Understory is a rigor lab, not a venture. It stress-tests whether a set of stacked, low-startup-capital income streams could work on a 69-hectare Landscape Conservation Zone parcel at Cygnet, in southern Tasmania. There is no business here and nothing is being offered — it’s a workspace for thinking about an idea properly before anyone is asked to believe in it.

The discipline is the deliverable. Decision-relevant claims are bucketed — FACT / ASSUMPTION / CHOICE / RISK / TODO — then stress-tested and gated before they’re allowed to inform a decision. A claim scanner runs over the docs (make check), flagging risky promissory language and numeric assertions that carry no bucket tag, and a test suite backs the analysis (make test) — so the distinction between what is known and what is merely hoped doesn’t quietly erode as the document grows. Consistency isn’t truth, and the tagging is what keeps the two apart.

The tracks

The original portfolio tracks six income streams that could share the same land and overheads rather than each carrying their own, plus a subdivision investigation that funds the rest (the public dossier set has since grown past these — filming and location hire and a carbon ACCU desk-check among the additions):

  • a native honey apiary;
  • ecological monitoring and field-training site licensing;
  • native botanicals foraging;
  • Nature Repair biodiversity certificates;
  • visitor-demand probes;
  • on-site earth harvested for off-site 3D-construction-print mix testing;
  • and — separately from the income tracks — a 3-lot subdivision investigation as a capital-unlock play.

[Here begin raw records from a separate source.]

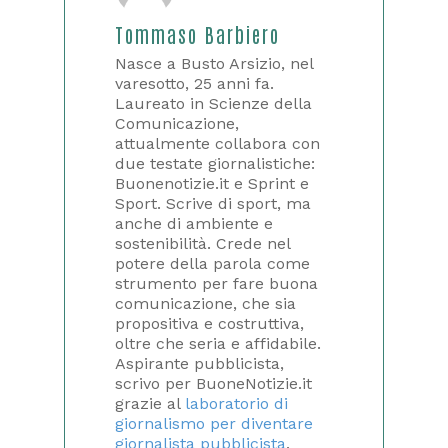
Tommaso Barbiero
Nasce a Busto Arsizio, nel
varesotto, 25 anni fa.
Laureato in Scienze della
Comunicazione,
attualmente collabora con
due testate giornalistiche:
Buonenotizie.it e Sprint e
Sport. Scrive di sport, ma
anche di ambiente e
sostenibilità. Crede nel
potere della parola come
strumento per fare buona
comunicazione, che sia
propositiva e costruttiva,
oltre che seria e affidabile.
Aspirante pubblicista,
scrivo per BuoneNotizie.it
grazie al
laboratorio di
giornalismo per diventare
giornalista pubblicista
.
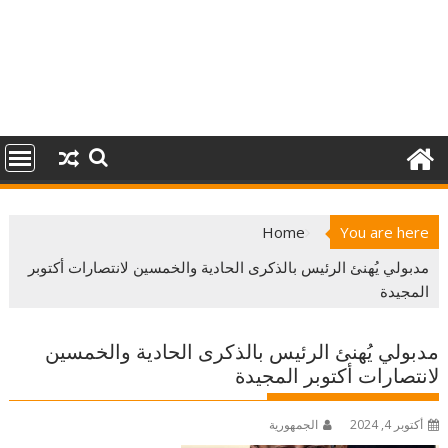
Home
You are here
مدبولي يُهنئ الرئيس بالذكرى الحادية والخمسين لانتصارات أكتوبر
المجيدة
مدبولي يُهنئ الرئيس بالذكرى الحادية والخمسين
لانتصارات أكتوبر المجيدة
أكتوبر 4, 2024
الجمهورية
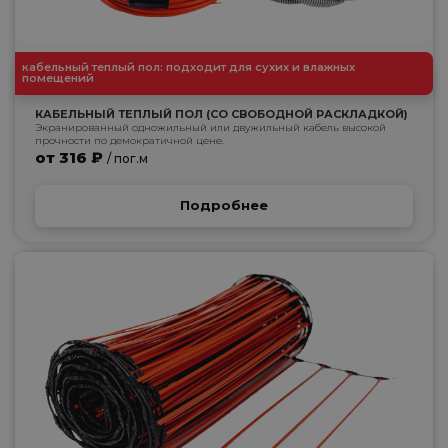
кабельный теплый пол: подходит для сухих и влажных
помещений
КАБЕЛЬНЫЙ ТЕПЛЫЙ ПОЛ (СО СВОБОДНОЙ РАСКЛАДКОЙ)
Экранированный одножильный или двужильный кабель высокой
прочности по демократичной цене.
от 316 ₽
/ пог.м
Подробнее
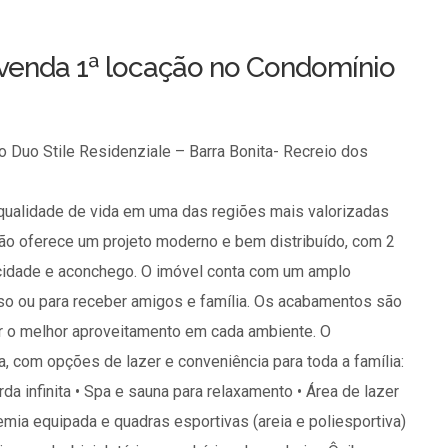
venda 1ª locação no Condomínio
 Duo Stile Residenziale – Barra Bonita- Recreio dos
qualidade de vida em uma das regiões mais valorizadas
ção oferece um projeto moderno e bem distribuído, com 2
ticidade e aconchego. O imóvel conta com um amplo
so ou para receber amigos e família. Os acabamentos são
er o melhor aproveitamento em cada ambiente. O
, com opções de lazer e conveniência para toda a família:
orda infinita • Spa e sauna para relaxamento • Área de lazer
emia equipada e quadras esportivas (areia e poliesportiva)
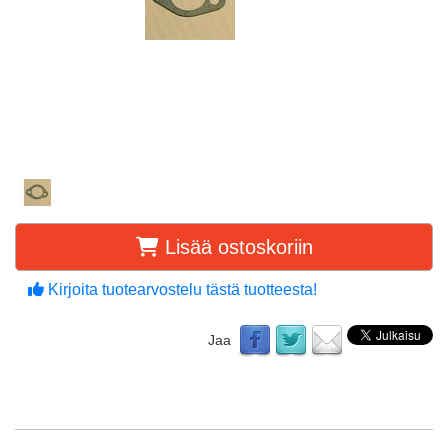
Lisää ostoskoriin
Kirjoita tuotearvostelu tästä tuotteesta!
Jaa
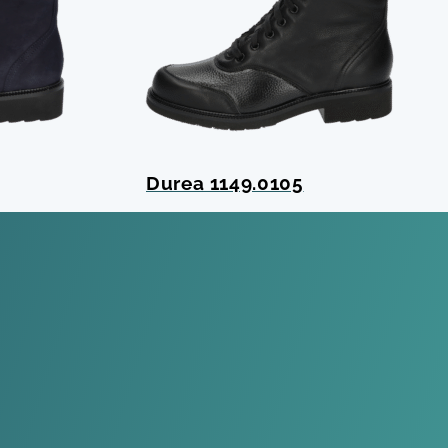
Durea 1149.0105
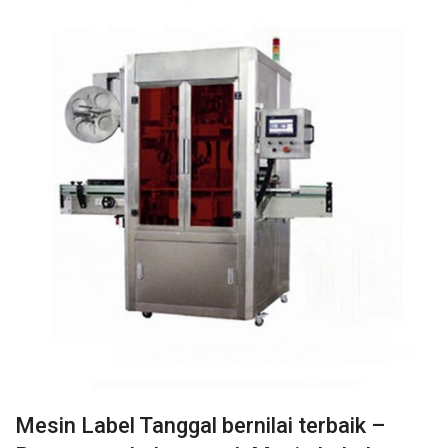
Mesin Label Tanggal bernilai terbaik –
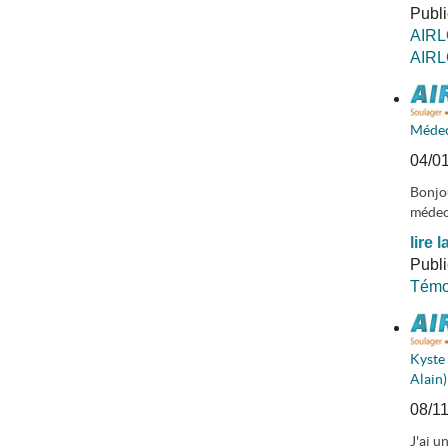
Publ
AIR
AIR
Médec
04/0
Bonjou
médeci
lire l
Publ
Témoi
Kyste 
Alain)
08/1
J'ai u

Cutting across the income tracks — tagged in the dossier itself as an ASSUMPTION, not a fact — is Dossier 00, the dwelling keystone: originally a sealed-plan building-area check, on the theory that a dwelling underwrote the residential-business, hosting, and hazard-buffer uses the other tracks lean on. That check resolved negative — the title is a cadastral diagram, not a sealed plan, and shows no building area, so a new dwelling defaults to the Discretionary planning pathway. The next move is deliberately not council contact: a planning consultant (and possibly legal advice) comes first, because the sequencing risk is itself documented. Meanwhile the subdivision has become the true capital-unlock keystone. It’s a working example of the method paying off: the keystone was examined first and hardest, and the answer changed the shape of everything downstream.

Sibling methodology

Understory shares its method with printworks-coop, a parallel lab asking whether a community-owned 3D-house-printing co-operative in southern Tasmania is worth pursuing. Same tagging discipline, same claim scanner, same refusal to let an attractive narrative outrun the evidence. Both exist to answer one question honestly — is this worth doing? — before any capital, land, or reputation is committed to the answer.